Friday, May 20, 2011

White Paper: The Global Use of Medicines: Outlook Through 2015

Spending is slow on medicines world wide for medicines within the next years due to the increased reliance on generic options in the United States.  Other causes for the decreased growth are sustained growth in emerging regions and government policies changing in various nations around the world.  The IMS Institute has a new white paper out looking at the effects of how spending worldwide will increase.

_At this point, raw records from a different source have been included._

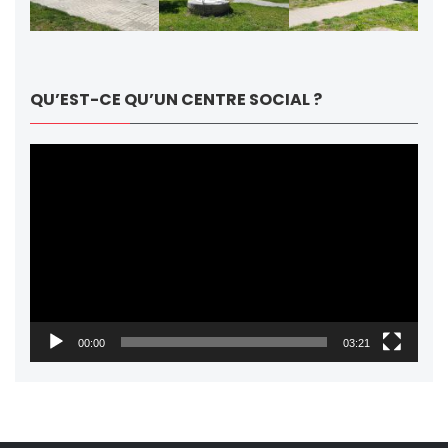
QU’EST-CE QU’UN CENTRE SOCIAL ?
Lecteur
vidéo
00:00
03:21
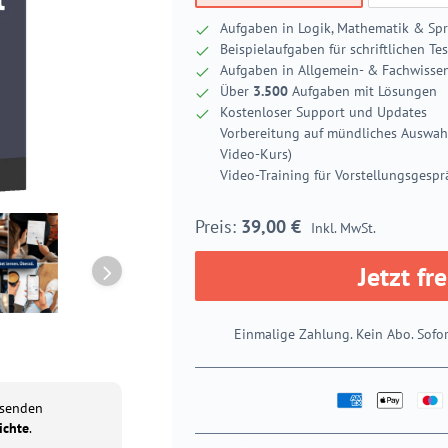
Aufgaben in Logik, Mathematik & Spr
Beispielaufgaben für schriftlichen Tes
Aufgaben in Allgemein- & Fachwissen
Über
3.500
Aufgaben mit Lösungen
Kostenloser Support und Updates
Vorbereitung auf mündliches Auswahl
Video-Kurs)
Video-Training für Vorstellungsgespr
39,00
€
Inkl. MwSt.
Jetzt fr
Einmalige Zahlung. Kein Abo. Sofor
usenden
ichte
.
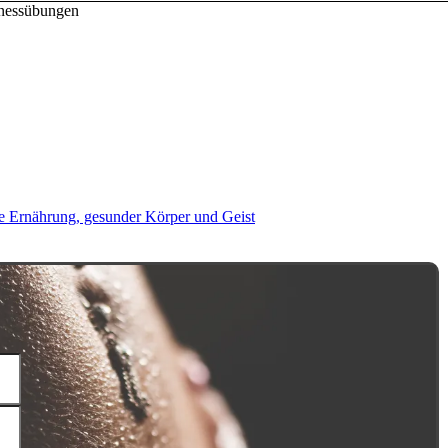
tnessübungen
 Ernährung, gesunder Körper und Geist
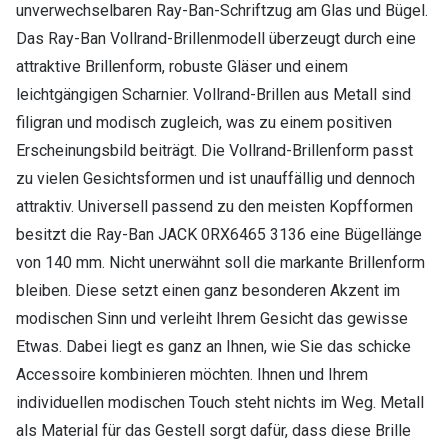
unverwechselbaren Ray-Ban-Schriftzug am Glas und Bügel.
Das Ray-Ban Vollrand-Brillenmodell überzeugt durch eine
attraktive Brillenform, robuste Gläser und einem
leichtgängigen Scharnier. Vollrand-Brillen aus Metall sind
filigran und modisch zugleich, was zu einem positiven
Erscheinungsbild beiträgt. Die Vollrand-Brillenform passt
zu vielen Gesichtsformen und ist unauffällig und dennoch
attraktiv. Universell passend zu den meisten Kopfformen
besitzt die Ray-Ban JACK 0RX6465 3136 eine Bügellänge
von 140 mm. Nicht unerwähnt soll die markante Brillenform
bleiben. Diese setzt einen ganz besonderen Akzent im
modischen Sinn und verleiht Ihrem Gesicht das gewisse
Etwas. Dabei liegt es ganz an Ihnen, wie Sie das schicke
Accessoire kombinieren möchten. Ihnen und Ihrem
individuellen modischen Touch steht nichts im Weg. Metall
als Material für das Gestell sorgt dafür, dass diese Brille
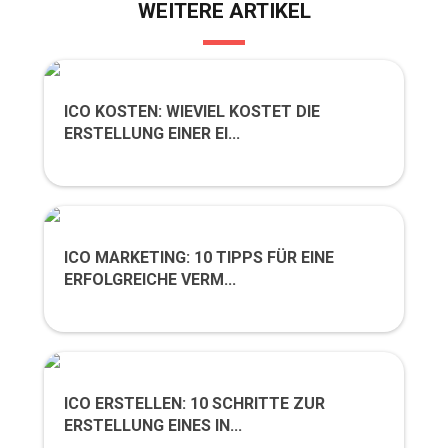
WEITERE ARTIKEL
ICO KOSTEN: WIEVIEL KOSTET DIE
ERSTELLUNG EINER EI...
ICO MARKETING: 10 TIPPS FÜR EINE
ERFOLGREICHE VERM...
ICO ERSTELLEN: 10 SCHRITTE ZUR
ERSTELLUNG EINES IN...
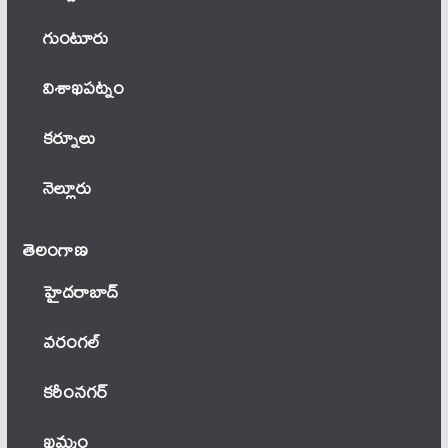
గుంటూరు
విశాఖపట్నం
కర్నూలు
నెల్లూరు
తెలంగాణ‌
హైదరాబాద్
వ‌రంగ‌ల్
కరీంనగర్
ఖ‌మ్మం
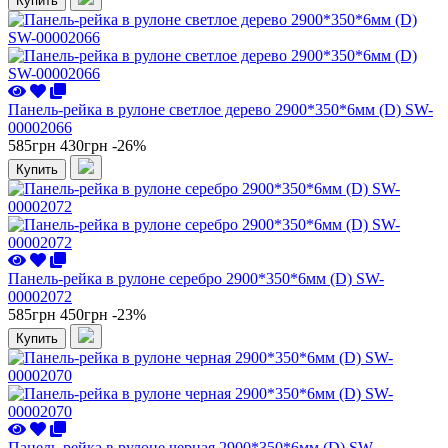
Купить
Панель-рейка в рулоне светлое дерево 2900*350*6мм (D) SW-
00002066
585грн
430грн
-26%
Купить
Панель-рейка в рулоне серебро 2900*350*6мм (D) SW-
00002072
585грн
450грн
-23%
Купить
Панель-рейка в рулоне черная 2900*350*6мм (D) SW-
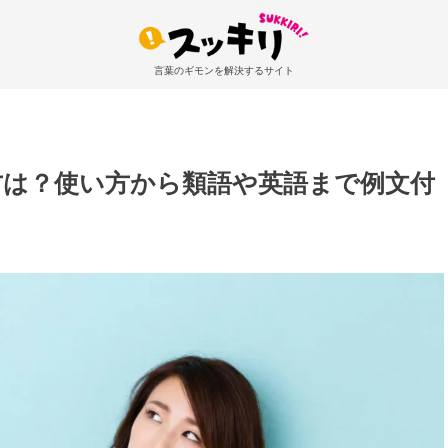
言葉のギモンを解決するサイト
方は？使い方から類語や英語まで例文付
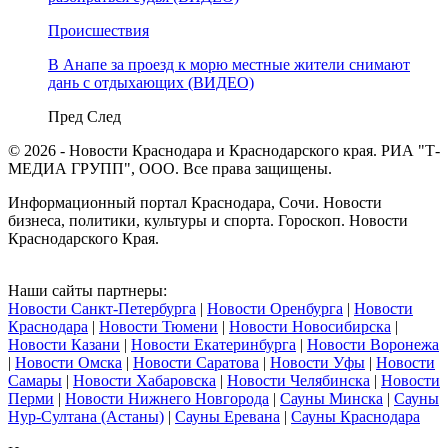
Происшествия
В Анапе за проезд к морю местные жители снимают
дань с отдыхающих (ВИДЕО)
Пред
След
© 2026 - Новости Краснодара и Краснодарского края. РИА "Т-
МЕДИА ГРУПП", ООО. Все права защищены.
Информационный портал Краснодара, Сочи. Новости
бизнеса, политики, культуры и спорта. Гороскоп. Новости
Краснодарского Края.
Наши сайты партнеры:
Новости Санкт-Петербурга
|
Новости Оренбурга
|
Новости
Краснодара
|
Новости Тюмени
|
Новости Новосибирска
|
Новости Казани
|
Новости Екатеринбурга
|
Новости Воронежа
|
Новости Омска
|
Новости Саратова
|
Новости Уфы
|
Новости
Самары
|
Новости Хабаровска
|
Новости Челябинска
|
Новости
Перми
|
Новости Нижнего Новгорода
|
Сауны Минска
|
Сауны
Нур-Султана (Астаны)
|
Сауны Еревана
|
Сауны Краснодара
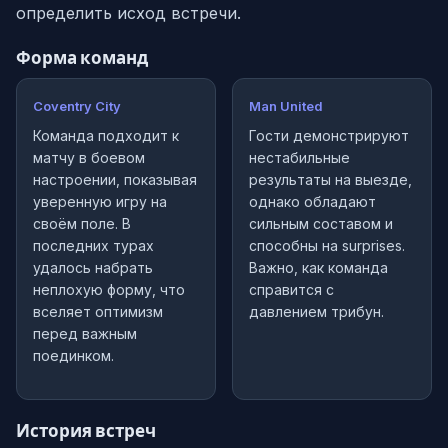
определить исход встречи.
Форма команд
Coventry City
Man United
Команда подходит к
Гости демонстрируют
матчу в боевом
нестабильные
настроении, показывая
результаты на выезде,
уверенную игру на
однако обладают
своём поле. В
сильным составом и
последних турах
способны на surprises.
удалось набрать
Важно, как команда
неплохую форму, что
справится с
вселяет оптимизм
давлением трибун.
перед важным
поединком.
История встреч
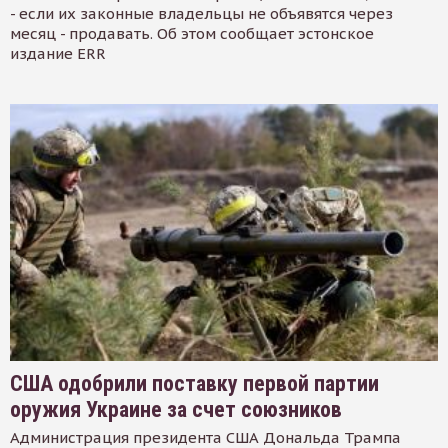
- если их законные владельцы не объявятся через
месяц - продавать. Об этом сообщает эстонское
издание ERR
США одобрили поставку первой партии
оружия Украине за счет союзников
Администрация президента США Дональда Трампа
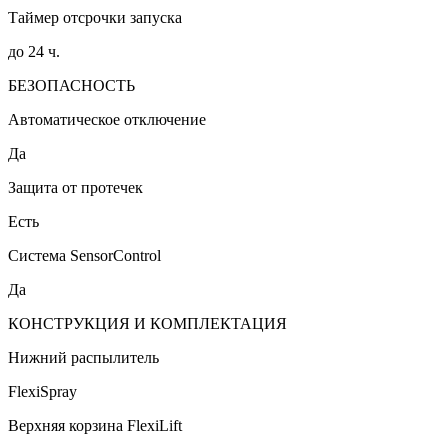
Таймер отсрочки запуска
до 24 ч.
БЕЗОПАСНОСТЬ
Автоматическое отключение
Да
Защита от протечек
Есть
Система SensorControl
Да
КОНСТРУКЦИЯ И КОМПЛЕКТАЦИЯ
Нижний распылитель
FlexiSpray
Верхняя корзина FlexiLift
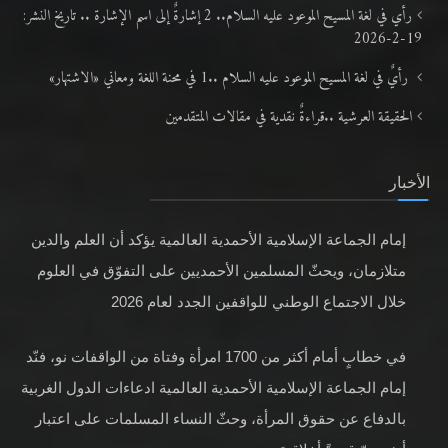
رأي في لغة المسيح الموعود عليه السلام.. 2 إشارةٌ إلى اسم الإشارة .. تاريخ النشر:
19-2-2026
رأيٌ في لغة المسيح الموعود عليه السلام ..1 في محنة اللغة ومعاني «الاشتهار»
الحقيقة العرشية ..قراءةٌ نقدية في مقالات المتقدمين
الأخبار
إمام الجماعة الإسلامية الأحمدية العالمية يؤكد أن العلم والدين
متلازمان، ويحثّ المسلمين الأحمديين على التفوّق في العلوم
خلال الاجتماع الوطني للواقفين الجدد لعام 2026
في خطابٍ أمام أكثر من 1700 امرأة وفتاة من الواقفات نو، فنّد
إمام الجماعة الإسلامية الأحمدية العالمية ادعاءات الدول الغربية
بالدفاع عن حقوق المرأة، وحثّ النساء المسلمات على اعتبار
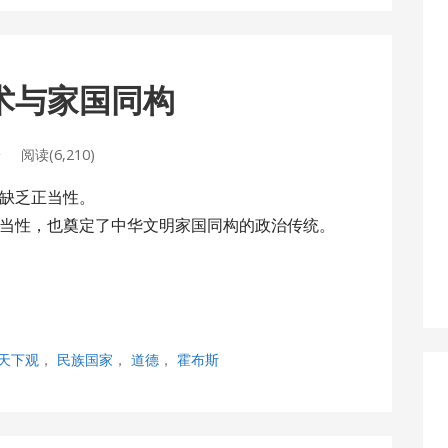
儒术与家国同构
论
阅读(6,210)
缺乏正当性。
当性，也奠定了中华文明家国同构的政治传统。
天下观
，
民族国家
，
道德
，
霍布斯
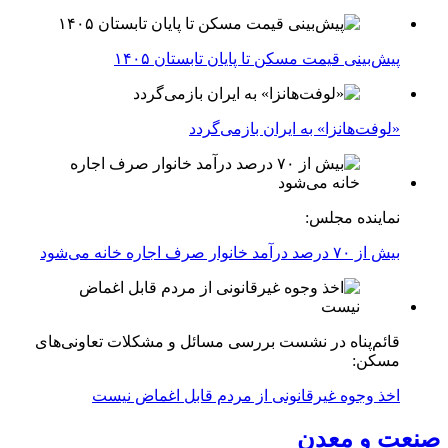
پیش‌بینی قیمت مسکن تا پایان تابستان ۱۴۰۵
«لوفت‌هانزا» به ایران بازمی‌گردد
نماینده مجلس:
بیش از ۷۰ درصد درآمد خانوار صرف اجاره خانه می‌شود
قائم‌پناه در نشست بررسی مسائل و مشکلات تعاونی‌های
مسکن:
اخذ وجوه غیرقانونی از مردم قابل اغماض نیست
صنعت و معدن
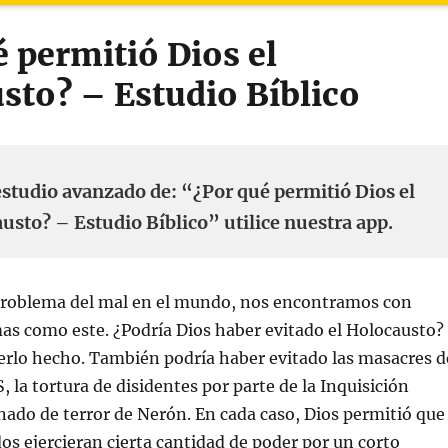
 permitió Dios el
sto? – Estudio Bíblico
estudio avanzado de: “¿Por qué permitió Dios el
usto? – Estudio Bíblico” utilice nuestra app.
l problema del mal en el mundo, nos encontramos con
s como este. ¿Podría Dios haber evitado el Holocausto?
berlo hecho. También podría haber evitado las masacres d
, la tortura de disidentes por parte de la Inquisición
inado de terror de Nerón. En cada caso, Dios permitió que
 ejercieran cierta cantidad de poder por un corto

An excerpt from the white paper:
Spending on medicines will reach nearly $1,100Bn in 2015, reflecting a slowing growth rate of 3-6% over the five year period compared to 6.2% annual growth over the past five years.  Absolute global spending growth is expected to be $210-240Bn, compared to $251Bn since 2005.  The U.S. share of global spending will decline from 41% in 2005 to 31% in 2015, while the share of spending from the top 5 European countries will decline from 20% to 13% over the same period. Meanwhile, 17 high growth emerging markets led by China, will contribute 28% of total spending by 2015, up from only 12% in 2005.  The next five years will also see an accelerating shift in spending toward generics, rising to 39% of spending in 2015, up from 20% in 2005.

Download the white paper here.

Do you think this is true?  What role will specialized medicines for rarer diseases play in the coming years for medicine sales?